Granger cited as a similar example the issue of hormone replacement therapy (HRT) for post-menopausal women. Earlier observational studies of thousands of women indicated an association between HRT and a lowered risk of heart attack.
"However, when the randomized, scientific studies were done the opposite was proven to be true, that there was in fact an increased risk of blood clots and stroke," Granger said. "Another example is vitamin E. At first, earlier studies appeared to show that vitamin E was associated with better outcomes, but when the proper studies were conducted, it turned out not to be the case."
While Granger does not believe that the results of this analysis will change clinical practice, he does believe that hospitals and physicians should not withhold beneficial drugs because of concern over misdosing, as long as the drugs are given carefully and errors minimized.
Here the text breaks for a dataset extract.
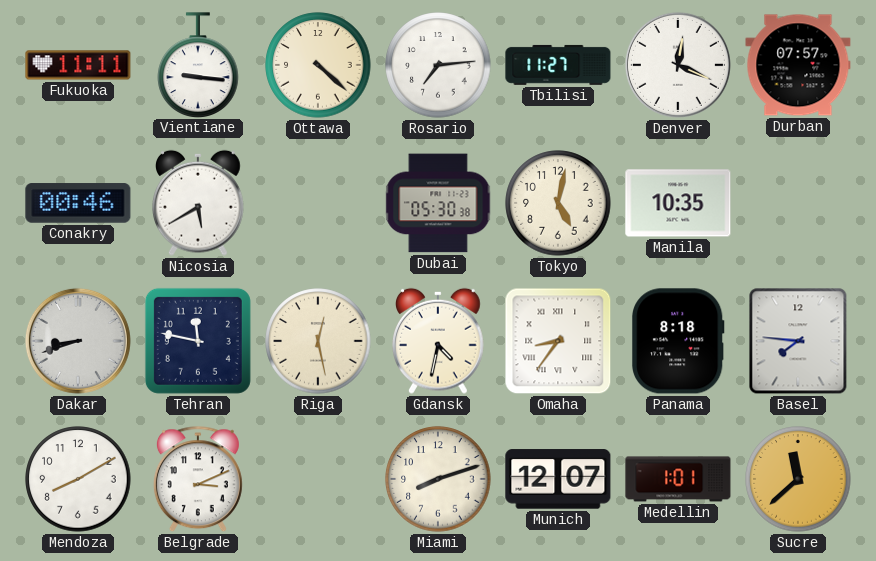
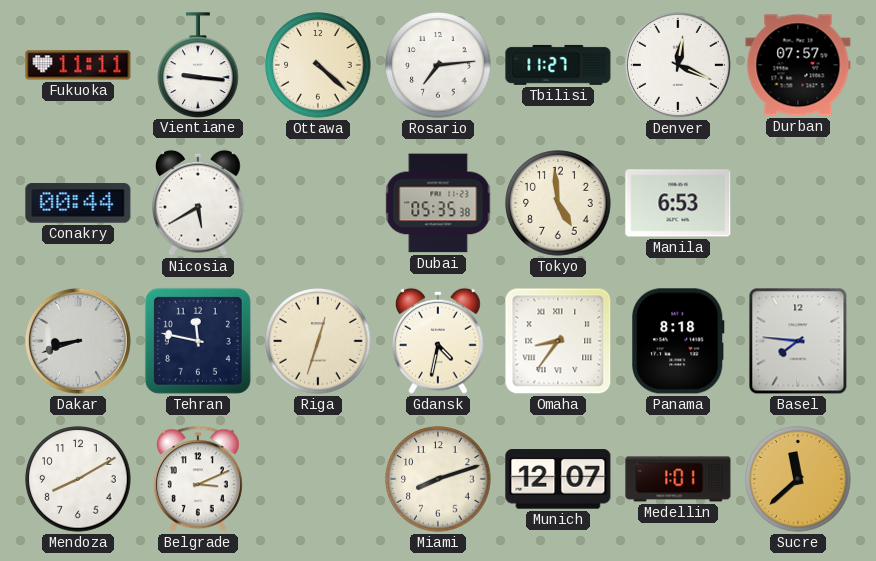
Conakry: 00:46 -> 00:44
Dubai: 05:30 -> 05:35
Tokyo: 5:02 -> 4:59
Manila: 10:35 -> 6:53
Riga: 12:28 -> 12:33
Less concern about minor misdosing could lead to an increased usage of the drugs. Additionally, he said that the patients at the highest risk for adverse outcomes should be closely monitored while they are receiving fibrinolytic therapy.
Mehta believes that the results of this study could also have an impact on medical malpractice litigation, which is often driven by adverse outcomes.
"This study finds that adverse outcomes following modest errors in fibrinolytic dosing are often times not caused by the error, but by clinical factors that may contribute to higher likelihood of the error occurring," Mehta said.
The ASSENT-2 trial was funded by Boehringer Ingelheim and Genentech, Inc. Granger's analysis of the ASSENT-2 data was supported by theDCRI.
Other members of the team, from the DCRI, were John Alexander, M.D., Karen Pieper, Jyotsna Garg, and Robert Califf, M.D. Other colleagues were Frans Van de Werf, M.D., University Hospital Lueven, Belgium, and Paul Armstrong, M.D., University of Alberta, Edmonton.